Ich hatte das Glück die Band um Bernd 'Nossi' Noske während dieser Tour live erleben zu dürfen. Und das ist, obwohl inzwischen 32 Jahre her, immer noch eines meiner persönlichen Konzerthighlights.
Noch stärker ist aber, was die Produzentenlegende Dieter Dierks aus diesen mit einem mobilen Studio aufgezeichneten Titeln gemacht hat. Ein schier unglaublich klarer Sound, der jede noch so kleine Feinheit während des Gigs rüber bringt, ist hier gepaart mit total authentischen Publikumsreaktionen. Ganz unverfälscht wird die Stimmung im jeweiligen Saal eingefangen. Es gibt bis heute kaum Live-Alben, die so einen Sound bieten können.
Maßgeblichen Anteil am gelingen dieser CD hat natürlich auch die Band selbst. Neben Noske gab der unvergessene Bruno Frenzel († 21.09.1983) hier den Ton an. Er war Gründungsmitglied von Birth Control und auch für den Großteil des Songwritings zuständig. Keyboarder Bernd 'Zeus' Held und Bassist Peter Föller vervollständigten dieses wohl stärkste Line-up der Band, das es je gegeben hat.
Kommen wir zur Musik. Kurzes Orgel Intro, unterstützt von einer kleinen Beckenorgie, kurzes Anzählen, und "The Work Is Done" ist auf den Weg gebracht. Bis heute gehört der Song mit seinem eindringlichen "Gimme Shelter" Refrain zum Programm der Band. Kurze Soloeinlagen an Gitarre und Orgel, und dann folgt ein Saxofonspiel von Bernd Held in schönster Jazzrock-Manier. Dazu kommt der Tieftöner unheimlich wuchtig aus den Boxen. Nach ca. drei Minuten ist der Spuk vorbei, und Nossi trommelt sich schon mal warm. Brunos Gitarre jubelt die Fans in unglaubliche Sphären hoch. Kaum ist diese Soundorgie vorbei, folgt ein wunderschönes ruhiges Zwischenspiel. Diese Hammond- und E-Piano-Klänge sind einfach unbeschreiblich. Wie im Fluge sind knapp 17 Minuten zu Ende.
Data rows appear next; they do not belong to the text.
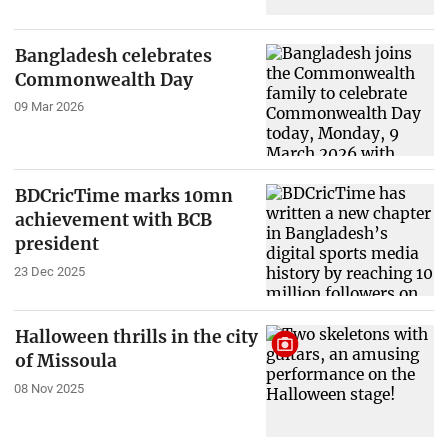
Bangladesh celebrates
Commonwealth Day
09 Mar 2026
BDCricTime marks 10mn
achievement with BCB
president
23 Dec 2025
Halloween thrills in the city
of Missoula
08 Nov 2025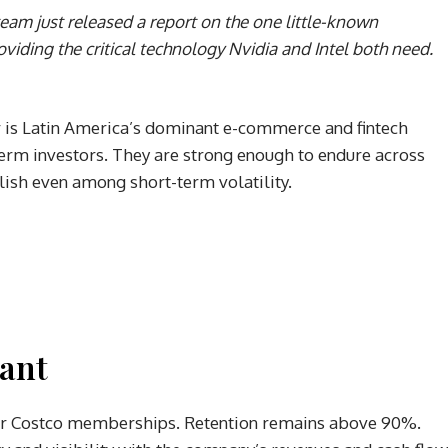
eam just released a report on the one little-known
iding the critical technology Nvidia and Intel both need.
er is Latin America’s dominant e-commerce and fintech
term investors. They are strong enough to endure across
lish even among short-term volatility.
tant
heir Costco memberships. Retention remains above 90%.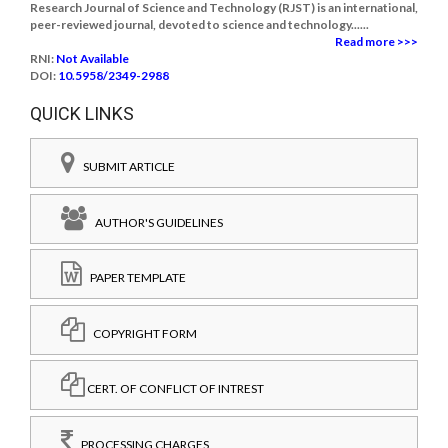
Research Journal of Science and Technology (RJST) is an international,
peer-reviewed journal, devoted to science and technology......
Read more >>>
RNI:
Not Available
DOI:
10.5958/2349-2988
QUICK LINKS
SUBMIT ARTICLE
AUTHOR'S GUIDELINES
PAPER TEMPLATE
COPYRIGHT FORM
CERT. OF CONFLICT OF INTREST
PROCESSING CHARGES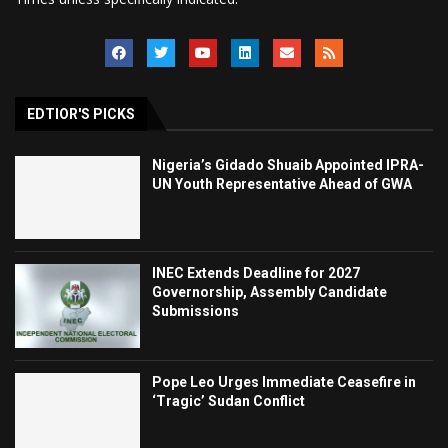
EDTIOR'S PICKS
Nigeria’s Gidado Shuaib Appointed IPRA-
UN Youth Representative Ahead of GWA
INEC Extends Deadline for 2027
Governorship, Assembly Candidate
Submissions
Pope Leo Urges Immediate Ceasefire in
‘Tragic’ Sudan Conflict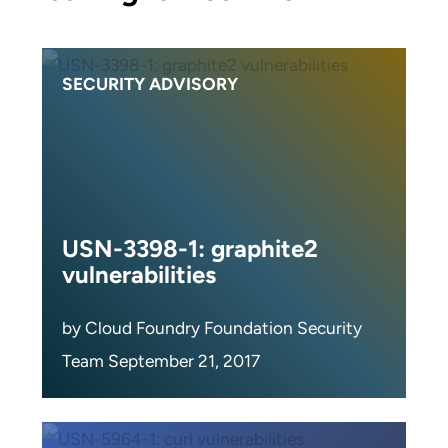
SECURITY ADVISORY
USN-3398-1: graphite2
vulnerabilities
by Cloud Foundry Foundation Security
Team September 21, 2017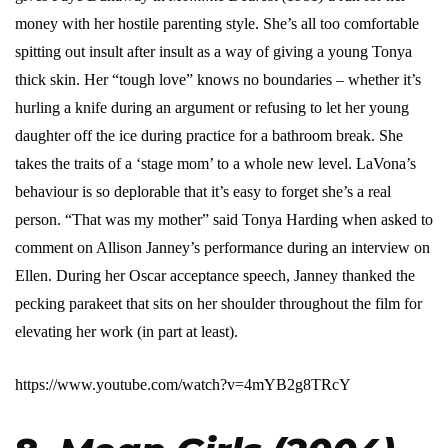
money with her hostile parenting style. She’s all too comfortable
spitting out insult after insult as a way of giving a young Tonya
thick skin. Her “tough love” knows no boundaries – whether it’s
hurling a knife during an argument or refusing to let her young
daughter off the ice during practice for a bathroom break. She
takes the traits of a ‘stage mom’ to a whole new level. LaVona’s
behaviour is so deplorable that it’s easy to forget she’s a real
person. “That was my mother” said Tonya Harding when asked to
comment on Allison Janney’s performance during an interview on
Ellen. During her Oscar acceptance speech, Janney thanked the
pecking parakeet that sits on her shoulder throughout the film for
elevating her work (in part at least).
https://www.youtube.com/watch?v=4mYB2g8TRcY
Knochentrocken folgt "Back From Hell". Schwere Orgelriffs werden ergänzt von einem stimmlichen Zwiegespräch von Noske und Föller. Wieder hebt Bruno Frenzel förmlich ab und liefert sich intensive Duelle mit Zeus an der Hammond B3. Maschinengewehrmäßig feuern Drums und Bass dazwischen. Als sich alle Musiker ausgetobt haben, ist Nossi auf Betriebstemperatur und vermöbelt seine Schießbude nach Strich und Faden. Ich kann mich noch gut erinnern, dass die Band das Solo zu viert am Schlagzeug beendete. Wer das nicht mit eigenen Augen gesehen hat, der kann es einfach nicht glauben.
Kommen wir nun zu dem Song von Birth Control. "Gamma Ray" setzte der Band ein ewiges Denkmal in der Rockmusikgeschichte. Es gab in den Siebzigern wohl keinen einzigen Laden, in dem dieses Meisterwerk nicht mindestens einmal am Abend gespielt wurde.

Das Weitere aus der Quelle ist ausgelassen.